57号線と、とうもろこし・・・

国道57号線、阿蘇山を望む道路沿いにはとうもろこしの露店が何軒もあって、香ばしい醤油の香りと草いきれに、そして慣れないドライブに、ボクは少しだけ酔っていた。ボクと兄、そしていとこ達、おじおばとのドライブだった。

家族旅行なんてのは一度もしたことがなくて、その想い出もなく、唯一その時の阿蘇山旅行がボクたちの家族旅行みたいなものだった。だから、きっと、記憶にもキチンと残っていて、夏になると、そうしてとうもろこしを食べると、あの夏がよみがえってくる。

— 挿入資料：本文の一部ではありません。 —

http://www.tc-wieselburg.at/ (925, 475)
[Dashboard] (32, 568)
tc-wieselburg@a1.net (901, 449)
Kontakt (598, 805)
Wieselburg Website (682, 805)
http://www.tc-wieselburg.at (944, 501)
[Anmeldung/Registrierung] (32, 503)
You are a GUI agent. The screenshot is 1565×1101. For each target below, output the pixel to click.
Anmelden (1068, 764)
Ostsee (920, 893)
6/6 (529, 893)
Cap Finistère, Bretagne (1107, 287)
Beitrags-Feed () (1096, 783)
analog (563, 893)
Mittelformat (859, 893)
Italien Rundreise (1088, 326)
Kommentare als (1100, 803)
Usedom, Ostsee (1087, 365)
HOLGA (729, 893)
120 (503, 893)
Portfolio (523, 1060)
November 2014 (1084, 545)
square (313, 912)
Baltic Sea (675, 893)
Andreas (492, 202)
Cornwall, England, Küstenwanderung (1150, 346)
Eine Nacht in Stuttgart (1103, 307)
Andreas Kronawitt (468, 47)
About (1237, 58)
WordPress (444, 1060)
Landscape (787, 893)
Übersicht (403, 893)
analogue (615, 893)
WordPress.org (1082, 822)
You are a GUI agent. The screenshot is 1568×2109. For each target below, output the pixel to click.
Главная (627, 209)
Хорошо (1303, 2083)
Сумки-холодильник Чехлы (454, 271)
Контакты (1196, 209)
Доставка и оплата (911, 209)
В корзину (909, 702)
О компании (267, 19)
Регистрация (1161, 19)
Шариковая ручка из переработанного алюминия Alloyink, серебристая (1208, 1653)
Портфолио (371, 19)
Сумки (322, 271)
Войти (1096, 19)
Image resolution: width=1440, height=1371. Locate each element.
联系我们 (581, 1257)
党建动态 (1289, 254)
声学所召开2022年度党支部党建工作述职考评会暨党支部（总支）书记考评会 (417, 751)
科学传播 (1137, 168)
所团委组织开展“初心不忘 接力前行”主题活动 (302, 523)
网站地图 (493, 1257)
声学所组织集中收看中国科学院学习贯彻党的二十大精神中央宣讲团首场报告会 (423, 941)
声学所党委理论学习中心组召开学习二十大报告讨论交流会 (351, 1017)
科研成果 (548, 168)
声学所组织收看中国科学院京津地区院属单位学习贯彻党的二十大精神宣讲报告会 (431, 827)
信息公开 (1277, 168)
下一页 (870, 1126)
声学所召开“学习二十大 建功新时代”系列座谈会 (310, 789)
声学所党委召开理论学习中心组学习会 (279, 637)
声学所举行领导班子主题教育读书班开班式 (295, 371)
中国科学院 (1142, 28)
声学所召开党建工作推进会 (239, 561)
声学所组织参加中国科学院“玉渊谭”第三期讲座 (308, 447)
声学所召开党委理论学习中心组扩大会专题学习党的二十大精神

「食べたいね」とボクが言ったら、「ダメ」と兄が言った。なんだか泣きそうになった。そうしてため息をついた。

あの夏から、確かにボクたちは豊かになった。そうしてこの国も豊かになった。ボクは食べきれないほどのとうもろこしを、今だったら買うことだってできる。白黒テレビはカラーテレビに、扇風機はクーラーに、二層式洗濯機は全自動に、黒電話は携帯電話に、食料は捨てられ、盆正月しか買ってもらえなかった洋服は毎日買えるほどに、自販機には飲料水が、町にはコンビニが、情報も、溢れている。

それでも不幸な人がいるのはどうしてだろうか?

努力が足りなかったのだろうか?無計画な人生設計だっただろうか?

生活保護を受給する高齢者や非正規で働く若者も、そういった自己責任がゆえに今の人生があるのだろうか。

あの頃より、ボクたちは、確かに豊かになった。

ボクの生活はその物質的な豊かさとは少し距離を置いたところにあって、たとえばテレビがなかったり、たとえばクルマがなかったり、たとえば肉なんてものはほとんど食べない生活だったり、するのだけれど、その豊になったってことを実感することはできる。

考えると、格差ってのは、物質的な豊かさと(欲求)と、それが満たされない(不満)との心的距離で決まるのでははないのだろうか。

ボクは、確かにそんな生活で、こんな安アパートに住んでいるんだけれど、貧しいとは思わないんだ。だってとうもろこしを食べきれないほど買えるんだから・・・。

ボクたちには、あのころ「ダメ」なことがいっぱいあった。小遣いなんてものもなかった。みんなが大好きな漫画だって、駄菓子だって、ボクたちには「ダメ」だったのだし。

そう思うと、あの頃と比較すると、けっこう豊かになって、かなり贅沢な生活をしている。そしてシアワセだと感じている。欲しいものもなくて、それゆえ満たされている、だから格差ってものを感じないのかもしれない、この位置で満足しているのだから。

その不感症さってのは、良いことなのか悪いことなのかわからないけれど、ボクは不幸ではないと思う。そうしてけっこう豊かな生活を送っていると思っている。